▸ **WHAT THE TASK ASKS**
Nothing outside the range below should be printed. Output exactly the lines from the line with "arak, biyolojik" to the line with "Авто-зарядные устройства", both included.

*** Opening DATA SUPPLIED ***

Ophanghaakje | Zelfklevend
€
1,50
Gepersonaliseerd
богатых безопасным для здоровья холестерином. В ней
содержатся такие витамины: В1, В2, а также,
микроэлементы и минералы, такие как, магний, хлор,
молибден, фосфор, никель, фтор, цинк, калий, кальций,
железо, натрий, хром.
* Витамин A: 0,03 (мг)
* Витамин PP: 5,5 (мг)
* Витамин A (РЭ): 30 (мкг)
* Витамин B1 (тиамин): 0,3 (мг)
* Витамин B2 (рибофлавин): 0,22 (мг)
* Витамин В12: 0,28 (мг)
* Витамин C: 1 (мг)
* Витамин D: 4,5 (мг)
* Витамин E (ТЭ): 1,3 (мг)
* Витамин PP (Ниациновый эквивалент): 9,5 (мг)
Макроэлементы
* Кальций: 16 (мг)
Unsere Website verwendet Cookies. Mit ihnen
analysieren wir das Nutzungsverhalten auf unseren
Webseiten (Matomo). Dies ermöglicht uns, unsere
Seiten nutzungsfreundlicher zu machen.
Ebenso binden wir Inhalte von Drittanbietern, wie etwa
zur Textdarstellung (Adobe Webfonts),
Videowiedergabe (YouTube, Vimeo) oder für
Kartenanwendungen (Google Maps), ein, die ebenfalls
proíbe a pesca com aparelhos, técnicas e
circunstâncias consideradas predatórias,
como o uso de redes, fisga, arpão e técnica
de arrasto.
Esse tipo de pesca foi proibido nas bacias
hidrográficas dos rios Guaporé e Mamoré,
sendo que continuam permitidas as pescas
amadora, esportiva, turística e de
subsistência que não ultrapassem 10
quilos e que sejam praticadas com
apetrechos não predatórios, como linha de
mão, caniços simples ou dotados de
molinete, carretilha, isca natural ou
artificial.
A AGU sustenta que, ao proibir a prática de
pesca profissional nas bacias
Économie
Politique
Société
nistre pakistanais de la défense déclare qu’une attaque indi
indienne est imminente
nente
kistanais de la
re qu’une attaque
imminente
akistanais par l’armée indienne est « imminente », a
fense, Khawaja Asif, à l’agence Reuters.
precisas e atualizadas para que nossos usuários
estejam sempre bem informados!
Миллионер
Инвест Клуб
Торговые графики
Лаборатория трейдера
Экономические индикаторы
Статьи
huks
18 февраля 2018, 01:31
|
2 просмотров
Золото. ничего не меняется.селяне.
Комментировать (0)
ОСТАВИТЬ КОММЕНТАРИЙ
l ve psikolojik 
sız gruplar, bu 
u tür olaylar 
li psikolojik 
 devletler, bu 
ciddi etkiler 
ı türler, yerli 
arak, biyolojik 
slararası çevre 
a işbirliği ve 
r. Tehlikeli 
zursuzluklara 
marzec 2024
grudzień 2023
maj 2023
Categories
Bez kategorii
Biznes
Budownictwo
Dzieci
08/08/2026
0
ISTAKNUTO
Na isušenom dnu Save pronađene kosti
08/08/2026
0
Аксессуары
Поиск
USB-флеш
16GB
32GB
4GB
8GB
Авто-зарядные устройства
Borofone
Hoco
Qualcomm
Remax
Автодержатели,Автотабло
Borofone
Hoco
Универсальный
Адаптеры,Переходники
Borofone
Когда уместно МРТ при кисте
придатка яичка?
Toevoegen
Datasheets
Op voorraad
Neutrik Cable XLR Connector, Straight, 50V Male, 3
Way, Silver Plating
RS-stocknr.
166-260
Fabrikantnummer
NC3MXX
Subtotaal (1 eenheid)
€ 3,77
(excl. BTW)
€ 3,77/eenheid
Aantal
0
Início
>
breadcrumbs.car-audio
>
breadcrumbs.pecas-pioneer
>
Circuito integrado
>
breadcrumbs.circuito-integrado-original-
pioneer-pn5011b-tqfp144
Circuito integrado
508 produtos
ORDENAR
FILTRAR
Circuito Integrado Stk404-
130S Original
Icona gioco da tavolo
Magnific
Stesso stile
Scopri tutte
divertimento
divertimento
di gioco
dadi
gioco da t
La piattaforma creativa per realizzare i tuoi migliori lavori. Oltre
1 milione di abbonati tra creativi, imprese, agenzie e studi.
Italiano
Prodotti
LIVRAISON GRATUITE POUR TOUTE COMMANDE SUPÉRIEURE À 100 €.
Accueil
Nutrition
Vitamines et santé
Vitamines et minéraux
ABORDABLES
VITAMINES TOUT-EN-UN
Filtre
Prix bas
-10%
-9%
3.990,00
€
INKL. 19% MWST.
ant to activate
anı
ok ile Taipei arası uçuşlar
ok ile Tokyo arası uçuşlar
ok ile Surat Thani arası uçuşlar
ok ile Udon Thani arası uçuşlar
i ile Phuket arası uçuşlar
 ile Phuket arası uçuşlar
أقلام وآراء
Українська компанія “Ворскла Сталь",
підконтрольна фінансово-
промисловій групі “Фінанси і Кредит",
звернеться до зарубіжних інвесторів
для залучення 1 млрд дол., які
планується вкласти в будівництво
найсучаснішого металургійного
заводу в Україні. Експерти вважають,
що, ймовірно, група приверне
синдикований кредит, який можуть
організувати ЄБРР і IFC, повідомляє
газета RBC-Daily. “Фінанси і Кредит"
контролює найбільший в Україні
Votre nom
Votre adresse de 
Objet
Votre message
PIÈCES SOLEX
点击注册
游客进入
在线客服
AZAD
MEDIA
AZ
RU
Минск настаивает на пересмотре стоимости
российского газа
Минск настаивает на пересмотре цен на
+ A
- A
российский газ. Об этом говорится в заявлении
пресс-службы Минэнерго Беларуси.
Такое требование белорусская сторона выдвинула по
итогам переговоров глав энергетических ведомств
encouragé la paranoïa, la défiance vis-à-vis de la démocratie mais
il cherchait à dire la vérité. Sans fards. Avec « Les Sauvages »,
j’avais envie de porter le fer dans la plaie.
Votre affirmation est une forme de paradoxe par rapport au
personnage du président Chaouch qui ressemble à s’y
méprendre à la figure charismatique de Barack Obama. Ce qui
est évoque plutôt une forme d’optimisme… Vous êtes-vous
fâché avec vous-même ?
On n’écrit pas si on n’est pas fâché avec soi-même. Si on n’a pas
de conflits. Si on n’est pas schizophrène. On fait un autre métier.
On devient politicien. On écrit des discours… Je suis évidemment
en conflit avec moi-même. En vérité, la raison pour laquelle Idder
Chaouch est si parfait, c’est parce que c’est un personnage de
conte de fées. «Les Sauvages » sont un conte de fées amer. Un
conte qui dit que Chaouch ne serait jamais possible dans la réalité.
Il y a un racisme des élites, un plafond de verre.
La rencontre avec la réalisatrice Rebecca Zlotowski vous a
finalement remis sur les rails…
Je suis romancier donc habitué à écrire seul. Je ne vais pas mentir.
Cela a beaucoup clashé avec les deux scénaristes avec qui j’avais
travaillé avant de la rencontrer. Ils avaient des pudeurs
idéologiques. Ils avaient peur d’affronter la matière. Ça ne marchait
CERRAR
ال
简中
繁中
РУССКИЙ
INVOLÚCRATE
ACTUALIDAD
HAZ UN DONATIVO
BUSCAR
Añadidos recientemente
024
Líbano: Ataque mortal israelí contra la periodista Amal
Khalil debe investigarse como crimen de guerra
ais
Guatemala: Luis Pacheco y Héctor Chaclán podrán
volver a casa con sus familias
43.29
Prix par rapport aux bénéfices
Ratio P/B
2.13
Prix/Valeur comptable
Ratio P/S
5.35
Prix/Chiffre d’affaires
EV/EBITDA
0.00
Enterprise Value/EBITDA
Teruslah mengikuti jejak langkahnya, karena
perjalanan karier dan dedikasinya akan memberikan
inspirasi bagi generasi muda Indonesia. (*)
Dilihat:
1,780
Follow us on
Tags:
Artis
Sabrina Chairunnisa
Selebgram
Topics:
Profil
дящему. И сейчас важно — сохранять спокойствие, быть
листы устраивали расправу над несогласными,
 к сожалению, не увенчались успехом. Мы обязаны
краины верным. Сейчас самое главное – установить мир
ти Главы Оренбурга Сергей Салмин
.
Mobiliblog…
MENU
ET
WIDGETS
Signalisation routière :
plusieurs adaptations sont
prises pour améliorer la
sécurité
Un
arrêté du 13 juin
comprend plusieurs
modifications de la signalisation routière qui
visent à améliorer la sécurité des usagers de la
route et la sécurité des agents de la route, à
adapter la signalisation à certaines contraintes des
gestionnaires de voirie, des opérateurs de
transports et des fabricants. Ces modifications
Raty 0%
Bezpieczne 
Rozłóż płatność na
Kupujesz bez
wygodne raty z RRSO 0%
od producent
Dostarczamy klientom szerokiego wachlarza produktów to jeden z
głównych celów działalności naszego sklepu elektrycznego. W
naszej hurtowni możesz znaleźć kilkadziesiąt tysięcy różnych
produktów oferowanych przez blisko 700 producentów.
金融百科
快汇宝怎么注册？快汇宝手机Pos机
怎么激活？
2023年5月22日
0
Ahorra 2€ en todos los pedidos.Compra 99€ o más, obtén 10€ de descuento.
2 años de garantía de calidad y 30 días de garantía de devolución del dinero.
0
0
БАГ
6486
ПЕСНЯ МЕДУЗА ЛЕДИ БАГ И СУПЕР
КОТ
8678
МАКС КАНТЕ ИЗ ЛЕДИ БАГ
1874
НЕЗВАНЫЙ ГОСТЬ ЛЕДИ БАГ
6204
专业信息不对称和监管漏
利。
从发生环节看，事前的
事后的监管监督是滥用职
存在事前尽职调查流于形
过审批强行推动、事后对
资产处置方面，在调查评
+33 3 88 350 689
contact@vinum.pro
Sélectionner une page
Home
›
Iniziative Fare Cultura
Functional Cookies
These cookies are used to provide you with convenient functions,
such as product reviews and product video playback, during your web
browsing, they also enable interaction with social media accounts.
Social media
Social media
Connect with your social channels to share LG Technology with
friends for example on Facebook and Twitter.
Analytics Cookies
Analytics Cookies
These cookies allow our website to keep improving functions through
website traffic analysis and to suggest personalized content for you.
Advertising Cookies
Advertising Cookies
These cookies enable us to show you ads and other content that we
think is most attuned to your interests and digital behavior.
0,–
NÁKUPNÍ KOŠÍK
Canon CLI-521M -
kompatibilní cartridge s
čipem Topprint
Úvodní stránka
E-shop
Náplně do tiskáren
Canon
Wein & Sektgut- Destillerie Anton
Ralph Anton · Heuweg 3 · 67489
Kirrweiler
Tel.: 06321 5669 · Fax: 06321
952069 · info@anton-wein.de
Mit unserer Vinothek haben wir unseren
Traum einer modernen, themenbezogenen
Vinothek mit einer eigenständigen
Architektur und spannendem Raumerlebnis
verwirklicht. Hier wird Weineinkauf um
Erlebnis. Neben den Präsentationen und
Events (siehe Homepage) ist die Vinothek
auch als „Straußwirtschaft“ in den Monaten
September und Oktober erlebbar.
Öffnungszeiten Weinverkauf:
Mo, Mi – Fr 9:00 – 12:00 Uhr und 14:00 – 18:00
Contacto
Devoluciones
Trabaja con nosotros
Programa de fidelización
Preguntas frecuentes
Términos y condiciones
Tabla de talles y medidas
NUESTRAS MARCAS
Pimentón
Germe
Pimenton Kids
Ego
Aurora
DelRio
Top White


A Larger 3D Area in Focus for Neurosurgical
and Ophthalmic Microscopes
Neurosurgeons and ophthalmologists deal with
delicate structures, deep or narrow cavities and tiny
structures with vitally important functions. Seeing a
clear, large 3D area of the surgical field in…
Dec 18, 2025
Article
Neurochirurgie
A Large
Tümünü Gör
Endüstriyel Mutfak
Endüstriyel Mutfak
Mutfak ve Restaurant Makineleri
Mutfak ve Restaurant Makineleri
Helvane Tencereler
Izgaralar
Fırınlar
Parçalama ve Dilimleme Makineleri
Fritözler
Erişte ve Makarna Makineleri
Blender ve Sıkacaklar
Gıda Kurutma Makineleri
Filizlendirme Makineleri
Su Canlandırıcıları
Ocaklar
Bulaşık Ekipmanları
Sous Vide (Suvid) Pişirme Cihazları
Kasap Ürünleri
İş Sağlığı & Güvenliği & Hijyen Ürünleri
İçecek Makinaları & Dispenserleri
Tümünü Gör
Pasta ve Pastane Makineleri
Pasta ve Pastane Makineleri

*** Closing DATA SUPPLIED ***

▸ **ANSWER SPACE**
arak, biyolojik 
slararası çevre 
a işbirliği ve 
r. Tehlikeli 
zursuzluklara 
marzec 2024
grudzień 2023
maj 2023
Categories
Bez kategorii
Biznes
Budownictwo
Dzieci
08/08/2026
0
ISTAKNUTO
Na isušenom dnu Save pronađene kosti
08/08/2026
0
Аксессуары
Поиск
USB-флеш
16GB
32GB
4GB
8GB
Авто-зарядные устройства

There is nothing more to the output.